━━ DATA SHOWN ━━
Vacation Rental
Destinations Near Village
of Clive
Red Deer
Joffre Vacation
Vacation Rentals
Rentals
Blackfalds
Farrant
━━━
━━ DATA SHOWN ━━
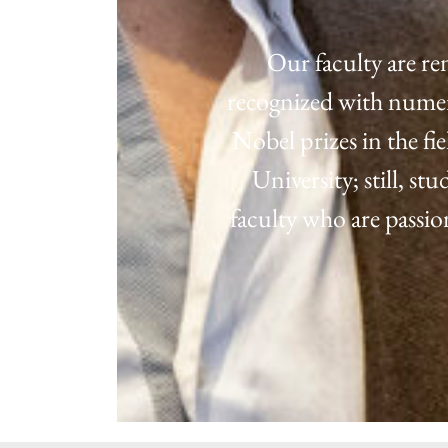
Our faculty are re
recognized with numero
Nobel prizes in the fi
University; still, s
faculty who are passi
━━━
» **TO DO**: Find the word "Vacation" in the entries and show each line where it is found.

» **ANSWER TO THE PROBLEM**:
Vacation Rental
Joffre Vacation
Vacation Rentals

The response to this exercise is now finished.